Тут Мак-Уайт сознательно блефует, он-то прекрасно понимал, что дублинский католический журнал вряд ли мог быть доступен советским исследователям в 1972 году, а те, для кого он был доступен, вряд ли стали бы сверять точность перевода. И, наконец, указав, на чью мельницу лил бы воду пропуск негативных отзывов Печерина о католицизме, Мак-Уайт добивает редактора сообщением о том, что, как недавно выяснилось, Печерин – «любимый писатель Андрея Амальрика»[83], а «поскольку на Западе существует своего рода культ Амальрика, его отношение к Печерину стало поводом для возобновившегося к нему интереса». Таким образом, подводит итог Мак-Уайт, «я боюсь, что ваши ирландские опасения следует сопоставить с возможными осложнениями более широкого характера». В конце концов, статья его была напечатана в двух номерах «Studies. A Quarterly Review» за 1972 год. К этому следует добавить, что в России переписка Печерина и Чижова полностью до сих пор не опубликована, в некоторой степени из-за того, что их взгляды всегда будут лить воду на кому-то неугодную мельницу.

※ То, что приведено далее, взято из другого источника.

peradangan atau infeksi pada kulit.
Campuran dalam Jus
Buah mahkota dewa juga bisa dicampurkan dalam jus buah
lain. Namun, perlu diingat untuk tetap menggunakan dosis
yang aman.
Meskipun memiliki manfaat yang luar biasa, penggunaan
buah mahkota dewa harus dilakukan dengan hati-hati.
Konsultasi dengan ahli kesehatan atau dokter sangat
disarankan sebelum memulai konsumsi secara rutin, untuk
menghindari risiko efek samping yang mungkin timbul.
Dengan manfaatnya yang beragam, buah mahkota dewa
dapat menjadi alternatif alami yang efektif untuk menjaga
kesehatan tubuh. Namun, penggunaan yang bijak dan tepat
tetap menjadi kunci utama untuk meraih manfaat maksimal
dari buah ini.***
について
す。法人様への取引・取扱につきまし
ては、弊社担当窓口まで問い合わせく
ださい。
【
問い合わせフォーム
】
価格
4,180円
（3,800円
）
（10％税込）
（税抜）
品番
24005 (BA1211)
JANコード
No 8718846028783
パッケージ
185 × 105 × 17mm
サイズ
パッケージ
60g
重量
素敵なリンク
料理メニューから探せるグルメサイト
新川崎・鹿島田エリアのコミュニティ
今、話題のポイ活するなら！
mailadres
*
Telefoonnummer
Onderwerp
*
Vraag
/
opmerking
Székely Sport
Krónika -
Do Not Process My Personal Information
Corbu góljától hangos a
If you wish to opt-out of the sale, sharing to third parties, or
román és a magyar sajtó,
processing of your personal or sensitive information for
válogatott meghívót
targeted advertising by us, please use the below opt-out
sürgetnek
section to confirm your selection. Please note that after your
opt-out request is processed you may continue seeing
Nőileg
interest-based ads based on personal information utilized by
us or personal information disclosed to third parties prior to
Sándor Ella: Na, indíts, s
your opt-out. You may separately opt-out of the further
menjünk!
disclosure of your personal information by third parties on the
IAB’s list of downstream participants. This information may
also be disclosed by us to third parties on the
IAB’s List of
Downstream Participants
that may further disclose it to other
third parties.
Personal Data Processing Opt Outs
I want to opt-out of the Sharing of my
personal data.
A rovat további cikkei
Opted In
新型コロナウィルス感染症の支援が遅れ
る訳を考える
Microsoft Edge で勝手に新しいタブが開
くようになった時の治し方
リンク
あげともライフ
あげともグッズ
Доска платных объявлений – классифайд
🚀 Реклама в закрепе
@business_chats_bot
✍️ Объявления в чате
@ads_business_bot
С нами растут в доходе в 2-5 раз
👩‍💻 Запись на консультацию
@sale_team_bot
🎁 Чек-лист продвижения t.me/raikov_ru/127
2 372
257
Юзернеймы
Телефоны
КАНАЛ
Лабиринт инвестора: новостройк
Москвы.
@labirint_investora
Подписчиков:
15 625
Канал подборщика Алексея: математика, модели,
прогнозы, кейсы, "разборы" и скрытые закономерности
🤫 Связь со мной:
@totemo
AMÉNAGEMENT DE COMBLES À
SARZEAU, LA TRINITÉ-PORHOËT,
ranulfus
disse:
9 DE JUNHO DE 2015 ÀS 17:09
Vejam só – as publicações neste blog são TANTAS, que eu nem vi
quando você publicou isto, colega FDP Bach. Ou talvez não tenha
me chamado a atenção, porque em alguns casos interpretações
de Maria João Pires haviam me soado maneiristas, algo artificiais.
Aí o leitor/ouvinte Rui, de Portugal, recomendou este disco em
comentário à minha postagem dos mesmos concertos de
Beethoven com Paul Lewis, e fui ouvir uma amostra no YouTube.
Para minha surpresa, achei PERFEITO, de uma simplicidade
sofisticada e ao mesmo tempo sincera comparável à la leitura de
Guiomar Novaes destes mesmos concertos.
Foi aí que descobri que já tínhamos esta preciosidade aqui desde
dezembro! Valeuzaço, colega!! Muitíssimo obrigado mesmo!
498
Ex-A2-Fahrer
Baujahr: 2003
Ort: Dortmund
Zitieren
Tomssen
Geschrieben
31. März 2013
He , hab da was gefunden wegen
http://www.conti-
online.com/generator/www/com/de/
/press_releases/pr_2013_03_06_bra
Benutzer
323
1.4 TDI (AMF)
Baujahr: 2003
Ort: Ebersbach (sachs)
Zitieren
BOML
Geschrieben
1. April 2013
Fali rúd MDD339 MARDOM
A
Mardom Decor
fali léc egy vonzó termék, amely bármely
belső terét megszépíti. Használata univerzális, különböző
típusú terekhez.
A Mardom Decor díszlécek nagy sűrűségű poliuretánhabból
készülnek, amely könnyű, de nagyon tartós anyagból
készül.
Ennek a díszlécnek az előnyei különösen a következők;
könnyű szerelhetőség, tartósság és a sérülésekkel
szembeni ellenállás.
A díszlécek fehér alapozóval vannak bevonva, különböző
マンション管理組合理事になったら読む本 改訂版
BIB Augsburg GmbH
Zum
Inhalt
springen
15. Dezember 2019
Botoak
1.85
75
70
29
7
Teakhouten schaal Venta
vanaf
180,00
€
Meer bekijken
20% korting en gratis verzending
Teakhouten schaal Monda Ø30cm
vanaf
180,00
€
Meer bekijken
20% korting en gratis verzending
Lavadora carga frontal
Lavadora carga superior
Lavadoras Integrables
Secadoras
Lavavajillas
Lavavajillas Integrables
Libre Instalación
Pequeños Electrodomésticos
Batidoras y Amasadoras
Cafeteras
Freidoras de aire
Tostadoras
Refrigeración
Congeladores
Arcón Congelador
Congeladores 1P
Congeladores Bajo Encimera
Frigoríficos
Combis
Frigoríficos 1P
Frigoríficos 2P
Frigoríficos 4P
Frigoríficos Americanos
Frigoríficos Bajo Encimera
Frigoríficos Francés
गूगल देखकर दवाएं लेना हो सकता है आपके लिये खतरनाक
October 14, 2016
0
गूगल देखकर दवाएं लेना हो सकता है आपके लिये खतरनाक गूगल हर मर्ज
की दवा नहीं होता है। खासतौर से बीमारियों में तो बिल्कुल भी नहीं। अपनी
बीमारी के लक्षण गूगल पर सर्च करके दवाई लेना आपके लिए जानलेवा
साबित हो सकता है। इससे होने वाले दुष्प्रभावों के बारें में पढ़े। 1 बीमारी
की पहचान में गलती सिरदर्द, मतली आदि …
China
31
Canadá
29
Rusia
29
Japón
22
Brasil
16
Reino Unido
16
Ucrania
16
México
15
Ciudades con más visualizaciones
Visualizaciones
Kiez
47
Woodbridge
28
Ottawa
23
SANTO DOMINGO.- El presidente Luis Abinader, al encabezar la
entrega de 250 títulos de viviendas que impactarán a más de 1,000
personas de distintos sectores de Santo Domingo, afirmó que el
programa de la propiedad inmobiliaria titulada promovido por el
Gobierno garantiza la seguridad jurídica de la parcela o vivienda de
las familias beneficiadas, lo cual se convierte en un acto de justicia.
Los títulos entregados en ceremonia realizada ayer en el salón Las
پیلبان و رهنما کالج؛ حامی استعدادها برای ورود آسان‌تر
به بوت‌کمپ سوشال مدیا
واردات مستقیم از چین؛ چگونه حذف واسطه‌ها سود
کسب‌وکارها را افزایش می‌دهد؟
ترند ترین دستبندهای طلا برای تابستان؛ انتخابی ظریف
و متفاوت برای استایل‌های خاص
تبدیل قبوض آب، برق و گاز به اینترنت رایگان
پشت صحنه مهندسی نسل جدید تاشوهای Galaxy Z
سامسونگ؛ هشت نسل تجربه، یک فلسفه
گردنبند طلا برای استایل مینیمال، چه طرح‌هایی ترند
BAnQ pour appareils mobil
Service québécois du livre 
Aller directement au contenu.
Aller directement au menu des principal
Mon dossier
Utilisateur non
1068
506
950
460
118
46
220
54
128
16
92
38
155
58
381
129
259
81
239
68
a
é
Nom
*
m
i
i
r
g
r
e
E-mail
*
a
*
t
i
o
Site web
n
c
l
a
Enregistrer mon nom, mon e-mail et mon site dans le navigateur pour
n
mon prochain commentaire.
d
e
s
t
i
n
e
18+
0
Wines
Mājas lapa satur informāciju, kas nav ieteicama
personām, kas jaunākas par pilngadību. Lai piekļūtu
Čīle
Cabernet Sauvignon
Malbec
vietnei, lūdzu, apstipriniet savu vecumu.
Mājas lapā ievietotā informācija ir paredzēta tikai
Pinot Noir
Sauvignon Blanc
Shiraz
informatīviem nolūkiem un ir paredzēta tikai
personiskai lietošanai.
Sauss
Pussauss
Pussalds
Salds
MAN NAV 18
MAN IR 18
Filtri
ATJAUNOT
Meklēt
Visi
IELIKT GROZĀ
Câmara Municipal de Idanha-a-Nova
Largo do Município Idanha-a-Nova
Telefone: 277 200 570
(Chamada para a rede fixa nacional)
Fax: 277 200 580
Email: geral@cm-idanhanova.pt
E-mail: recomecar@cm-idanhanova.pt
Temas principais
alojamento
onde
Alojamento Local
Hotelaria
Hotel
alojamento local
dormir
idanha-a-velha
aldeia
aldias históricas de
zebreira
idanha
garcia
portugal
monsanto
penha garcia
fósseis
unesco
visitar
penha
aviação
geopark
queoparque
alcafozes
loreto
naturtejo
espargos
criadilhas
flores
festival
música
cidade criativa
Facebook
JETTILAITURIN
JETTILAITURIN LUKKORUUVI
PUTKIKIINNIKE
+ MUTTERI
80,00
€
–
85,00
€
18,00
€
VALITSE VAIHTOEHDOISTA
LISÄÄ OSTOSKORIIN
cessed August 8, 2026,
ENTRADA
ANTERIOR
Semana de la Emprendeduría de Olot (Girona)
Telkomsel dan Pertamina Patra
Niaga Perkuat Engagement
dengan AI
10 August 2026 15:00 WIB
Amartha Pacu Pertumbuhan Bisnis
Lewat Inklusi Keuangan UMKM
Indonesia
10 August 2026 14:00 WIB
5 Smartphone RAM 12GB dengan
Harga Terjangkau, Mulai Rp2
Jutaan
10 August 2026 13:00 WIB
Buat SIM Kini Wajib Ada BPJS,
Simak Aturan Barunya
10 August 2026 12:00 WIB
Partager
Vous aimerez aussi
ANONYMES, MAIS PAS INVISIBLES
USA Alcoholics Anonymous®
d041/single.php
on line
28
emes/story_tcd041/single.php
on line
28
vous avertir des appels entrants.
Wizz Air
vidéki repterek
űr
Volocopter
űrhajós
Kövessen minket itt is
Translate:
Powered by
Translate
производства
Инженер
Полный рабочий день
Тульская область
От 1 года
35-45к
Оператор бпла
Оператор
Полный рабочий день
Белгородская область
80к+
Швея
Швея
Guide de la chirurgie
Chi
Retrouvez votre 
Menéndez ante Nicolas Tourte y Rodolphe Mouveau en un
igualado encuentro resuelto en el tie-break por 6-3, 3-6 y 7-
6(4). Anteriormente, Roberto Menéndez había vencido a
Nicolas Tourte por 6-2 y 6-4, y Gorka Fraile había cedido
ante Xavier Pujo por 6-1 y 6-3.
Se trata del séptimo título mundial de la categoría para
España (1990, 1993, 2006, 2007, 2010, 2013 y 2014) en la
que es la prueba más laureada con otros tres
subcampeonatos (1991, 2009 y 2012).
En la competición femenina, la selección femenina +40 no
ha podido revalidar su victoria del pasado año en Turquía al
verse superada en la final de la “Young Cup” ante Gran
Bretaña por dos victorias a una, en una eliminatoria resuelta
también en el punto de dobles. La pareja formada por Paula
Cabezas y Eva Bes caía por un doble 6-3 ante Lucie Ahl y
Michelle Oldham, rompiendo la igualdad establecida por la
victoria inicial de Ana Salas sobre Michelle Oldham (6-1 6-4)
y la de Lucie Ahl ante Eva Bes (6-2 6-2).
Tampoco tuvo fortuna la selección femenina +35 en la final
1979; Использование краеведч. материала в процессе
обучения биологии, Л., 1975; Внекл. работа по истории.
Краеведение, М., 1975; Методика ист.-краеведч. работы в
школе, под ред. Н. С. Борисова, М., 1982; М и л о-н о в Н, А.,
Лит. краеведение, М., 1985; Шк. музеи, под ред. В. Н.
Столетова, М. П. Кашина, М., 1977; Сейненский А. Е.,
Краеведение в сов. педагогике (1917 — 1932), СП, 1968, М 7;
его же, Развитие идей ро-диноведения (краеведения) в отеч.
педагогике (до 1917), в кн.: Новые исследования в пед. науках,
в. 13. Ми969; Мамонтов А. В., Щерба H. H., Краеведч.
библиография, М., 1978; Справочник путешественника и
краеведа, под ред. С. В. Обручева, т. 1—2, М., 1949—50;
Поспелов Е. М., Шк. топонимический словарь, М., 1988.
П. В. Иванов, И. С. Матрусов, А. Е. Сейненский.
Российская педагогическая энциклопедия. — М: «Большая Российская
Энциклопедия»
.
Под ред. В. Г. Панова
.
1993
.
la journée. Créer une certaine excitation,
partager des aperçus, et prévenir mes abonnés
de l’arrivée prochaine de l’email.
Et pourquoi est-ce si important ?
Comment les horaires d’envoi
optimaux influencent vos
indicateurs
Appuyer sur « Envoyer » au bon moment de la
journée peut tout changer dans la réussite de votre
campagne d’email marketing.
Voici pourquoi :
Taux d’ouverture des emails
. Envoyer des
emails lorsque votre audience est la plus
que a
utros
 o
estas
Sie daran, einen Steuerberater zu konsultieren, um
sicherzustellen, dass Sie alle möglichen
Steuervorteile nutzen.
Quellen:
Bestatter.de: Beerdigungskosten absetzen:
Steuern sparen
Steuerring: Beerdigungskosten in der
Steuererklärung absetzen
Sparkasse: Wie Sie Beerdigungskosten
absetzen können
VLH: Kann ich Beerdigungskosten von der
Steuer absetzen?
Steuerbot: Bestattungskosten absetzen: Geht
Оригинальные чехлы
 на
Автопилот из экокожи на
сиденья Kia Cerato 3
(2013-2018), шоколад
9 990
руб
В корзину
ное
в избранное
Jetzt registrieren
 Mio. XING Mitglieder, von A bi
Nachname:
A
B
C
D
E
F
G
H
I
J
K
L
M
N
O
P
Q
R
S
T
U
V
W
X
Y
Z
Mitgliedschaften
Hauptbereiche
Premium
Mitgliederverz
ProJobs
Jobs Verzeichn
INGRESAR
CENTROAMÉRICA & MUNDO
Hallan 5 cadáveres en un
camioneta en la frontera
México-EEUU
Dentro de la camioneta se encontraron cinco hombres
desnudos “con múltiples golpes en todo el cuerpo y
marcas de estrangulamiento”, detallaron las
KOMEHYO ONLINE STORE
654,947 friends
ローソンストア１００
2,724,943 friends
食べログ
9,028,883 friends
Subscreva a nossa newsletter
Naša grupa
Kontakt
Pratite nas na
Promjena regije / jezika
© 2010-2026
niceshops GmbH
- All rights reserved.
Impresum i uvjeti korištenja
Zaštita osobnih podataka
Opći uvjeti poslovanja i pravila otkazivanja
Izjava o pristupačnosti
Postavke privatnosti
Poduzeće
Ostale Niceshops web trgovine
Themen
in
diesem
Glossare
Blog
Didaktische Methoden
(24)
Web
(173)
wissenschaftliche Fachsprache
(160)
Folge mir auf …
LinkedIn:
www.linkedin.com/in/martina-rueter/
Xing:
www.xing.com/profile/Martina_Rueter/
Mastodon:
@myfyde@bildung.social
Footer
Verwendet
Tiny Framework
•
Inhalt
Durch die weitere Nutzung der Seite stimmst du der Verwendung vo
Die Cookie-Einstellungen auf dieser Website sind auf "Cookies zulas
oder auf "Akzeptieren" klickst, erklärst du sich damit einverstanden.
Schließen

Прошло еще свыше тридцати лет. Теперешний капеллан больницы Богоматери, сестра Тереза Брофи, узнала о Печерине и его судьбе от автора этой книги. Встреча наша произошла в Дублине, накануне дня Св. Патрика. Участь далекого предшественника не оставила ее равнодушной. Она пригласила меня на праздничный завтрак сестер Милосердия в больницу Богоматери, где я познакомилась с сестрой Юджинией Нолан, историком больницы, выпускницей университета Беркли. Ей удалось найти людей, слышавших о Печерине. Сестра Тереза Брофи помогла мне разыскать новое место захоронения Печерина, которое и могилой не назовешь.
Сестра Нолан хорошо знала не только ирландскую сторону жизни Печерина, но и многие факты его русского прошлого. Она прекрасно представляла себе его артистическую натуру, его способность приспосабливаться к любому окружению и продолжать двойную жизнь, в равной степени иллюзорную. Она провела меня в старое здание больницы, мало изменившееся за столетие. К старому зданию больницы Богоматери пристроено несколько современных корпусов, по коридорам проходят больные, посетители, врачи и сестры милосердия. Кажется, Печерин имел в виду именно это, когда писал: «Со временем, постепенно, жизнь сделается легче, удобнее, будет менее неприятных столкновений, удобства жизни распространятся постепенно на все классы общества, а далее этого я ничего не ожидаю» (РО: 310).
Старое Гласневинское кладбище
Старая могила В. С. Печерина
Новое кладбище Динсгрейндж
Новая могила B.C. Печерина
Послесловие
Рукопись этой книги сдавалась в редакцию в дни, когда умирал папа Иоанн Павел II. Прошло 120 лет между смертью двух стариков – русского католика Печерина и поляка Карола Войтылы, ставшего папой римским. Наверное, смотреть на события сегодняшнего дня глазами персонажа, которому посвящены были годы работы, для исследователя естественно. Что же увидел и узнал бы В. С. Печерин в эти дни? Прежде всего думаешь об изумлении, которое он испытал бы, просто глядя на телевизионный экран, к тому же понимая, что все этапы медленного умирания папы наблюдают и обсуждают одновременно миллионы людей во всем мире. Как он отнесся бы к достижениям технической и информационной революции? Восхитили бы они его, как действие электрической машины, которое он изучал в своей «задней гостиной» на Доминик-стрит, убедился бы он в том, что только «химией, механикой, технологией, железными дорогами» можно улучшить положение масс, или на него навело бы ужас «тиранство материальной цивилизации», от которого, как он когда-то предсказывал, «нельзя найти убежища»? И то, и другое его представление о будущем в какой-то степени подтвердилось.